Chapter 16

She had had no hidden motive in wishing him not to take her home; it simply struck her that for some days past she had consumed an indordinate quantity of his time, and the independent spirit of the American girl whom extravagance of aid places in an attitude that she ends by finding ‘affected’ had made her decide that for these few hours she must suffice to herself. She had moreover a great fondness for intervals of solitude, which since her arrival in England had been but meagrely met. It was a luxury she could always command at home and she had wittingly missed it. That evening, however, an incident occurred which—had there been a critic to note it—would have taken all colour from the theory that the wish to be quite by herself had caused her to dispense with her cousin’s attendance. Seated toward nine o’clock in the dim illumination of Pratt’s Hotel and trying with the aid of two tall candles to lose herself in a volume she had brought from Gardencourt, she succeeded only to the extent of reading other words than those printed on the page—words that Ralph had spoken to her that afternoon. Suddenly the well- muffled knuckle of the waiter was applied to the door, which presently gave way to his exhibition, even as a glorious trophy, of the card of a visitor. When this memento had offered to her fixed sight the name of Mr Caspar Goodwood she let the man stand before her without signifying her wishes.

‘Shall I show the gentleman up, ma’am?’ he asked with a slightly encouraging inflexion.

Isabel hesitated still and while she hesitated glanced at the mirror. ‘He may come in,’ she said at last; and waited for him not so much smoothing her hair as girding her spirit.

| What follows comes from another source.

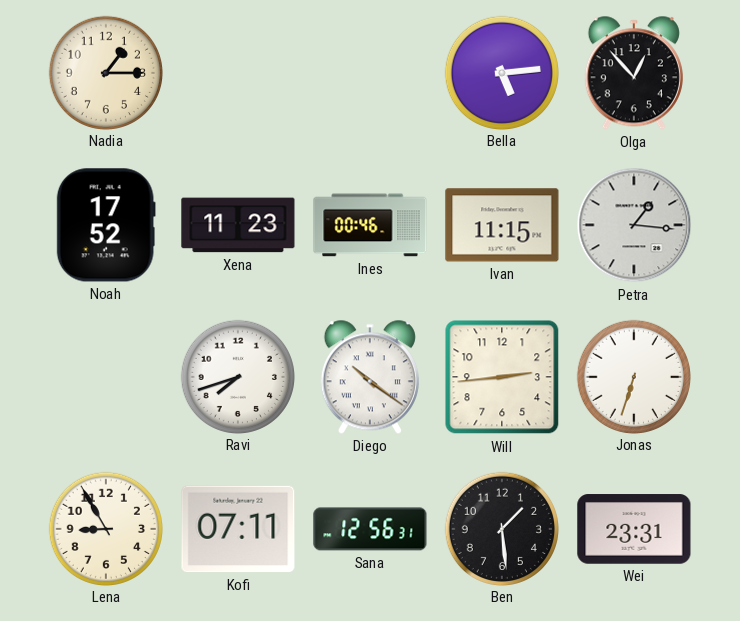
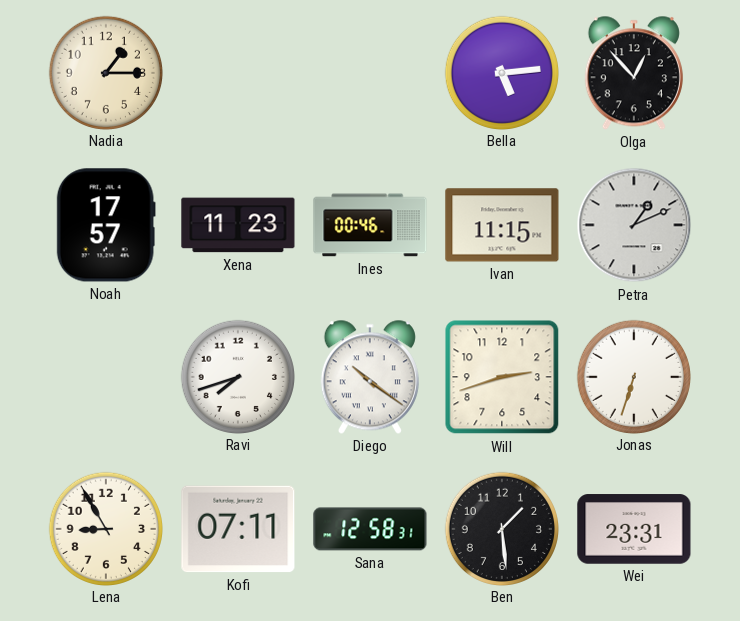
Noah: 17:52 -> 17:57
Petra: 1:16 -> 1:11
Will: 2:44 -> 2:42
Sana: 12:56 -> 12:58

Caspar Goodwood was accordingly the next moment shaking hands with her, but saying nothing till the servant had left the room. ‘Why didn’t you answer my letter?’ he then asked in a quick, full, slightly peremptory tone—the tone of a man whose questions were habitually pointed and who was capable of much insistence.

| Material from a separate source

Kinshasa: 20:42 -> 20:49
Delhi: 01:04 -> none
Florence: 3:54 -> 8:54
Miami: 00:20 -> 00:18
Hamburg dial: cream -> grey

She answered by a ready question, ‘How did you know I was here?’

‘Miss Stackpole let me know,’ said Caspar Goodwood. ‘She told me you would probably be at home alone this evening and would be willing to see me.’

‘Where did she see you—to tell you that?’

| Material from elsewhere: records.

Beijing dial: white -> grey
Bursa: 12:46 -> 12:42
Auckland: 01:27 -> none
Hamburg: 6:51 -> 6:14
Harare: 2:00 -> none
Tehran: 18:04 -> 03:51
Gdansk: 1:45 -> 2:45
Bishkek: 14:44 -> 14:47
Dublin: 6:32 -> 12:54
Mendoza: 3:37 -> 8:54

‘She didn’t see me; she wrote to me.’

Isabel was silent; neither had sat down; they stood there with an air of defiance, or at least of contention. ‘Henrietta never told me she was writing to you,’ she said at last. ‘This is not kind of her.’

‘Is it so disagreeable to you to see me?’ asked the young man.

‘I didn’t expect it. I don’t like such surprises.’

‘But you knew I was in town; it was natural we should meet.’

‘Do you call this meeting? I hoped I shouldn’t see you. In so big a place as London it seemed very possible.’

‘It was apparently repugnant to you even to write to me,’ her visitor went on.

Isabel made no reply; the sense of Henrietta Stackpole’s treachery, as she momentarily qualified it, was strong within her. ‘Henrietta’s certainly not a model of all the delicacies!’ she exclaimed with bitterness. ‘It was a great liberty to take.’

‘I suppose I’m not a model either—of those virtues or of any others. The fault’s mine as much as hers.’